On a particular customer system, we were getting memory allocation errors
which were not
a pain to reproduce in our systems. After much ado, we can finally pin it
down to a logging configuration.
The problematic system had log_min_duration=x configured.

So:
On PostgreSQL 11.2 (and 10.6. and 9.6.12 and 9.6.8) one gets memory alloc
errors
when the statement is logged (triggered e.g. via log_min_duration=x or via
log_statement=all in postgresql.conf).

c.f. postgresql.log:

2019-04-30 09:51:52 CEST testdb test100 ERROR: invalid memory alloc request
size 1846358165
2019-04-30 09:51:52 CEST testdb test100 STATEMENT: update doccontent set
content = $1 where oid=$2

the operation fails due to logging. Without logging the operation
succeeds.

Logging tries to write the parameters of the statement, the bytea column is
written out in hex format,
as can be seen in the following line (for a smaller file)
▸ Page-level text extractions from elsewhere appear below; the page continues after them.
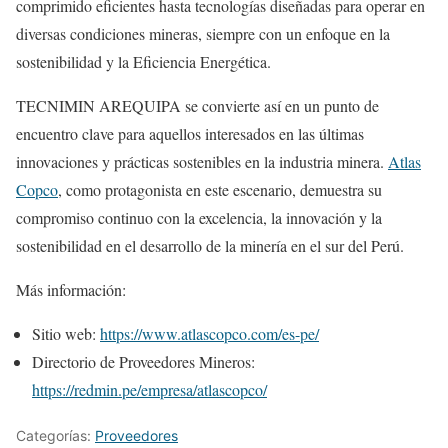
comprimido eficientes hasta tecnologías diseñadas para operar en
diversas condiciones mineras, siempre con un enfoque en la
sostenibilidad y la Eficiencia Energética.
TECNIMIN AREQUIPA se convierte así en un punto de
encuentro clave para aquellos interesados en las últimas
innovaciones y prácticas sostenibles en la industria minera.
Atlas
Copco
, como protagonista en este escenario, demuestra su
compromiso continuo con la excelencia, la innovación y la
sostenibilidad en el desarrollo de la minería en el sur del Perú.
Más información:
Sitio web:
https://www.atlascopco.com/es-pe/
Directorio de Proveedores Mineros:
https://redmin.pe/empresa/atlascopco/
Categorías:
Proveedores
2019-04-30 10:48:41 CEST testdb test100 DETAIL: parameters: $1 =
'\x504b0304140000000....

so the allocation size 1846358165 comes from a file that is about 923179081
bytes in length (plus /minus preamble and trailer)

A warning in the documentation of the logging parameters will definitely be
helpful.
A more robust solution could e.g. be to truncate the bytea values written to
the log at some sensible (configurable) length (and also to read them just
up to that length for logging).

thank you all for your efforts concering PostgreSQL!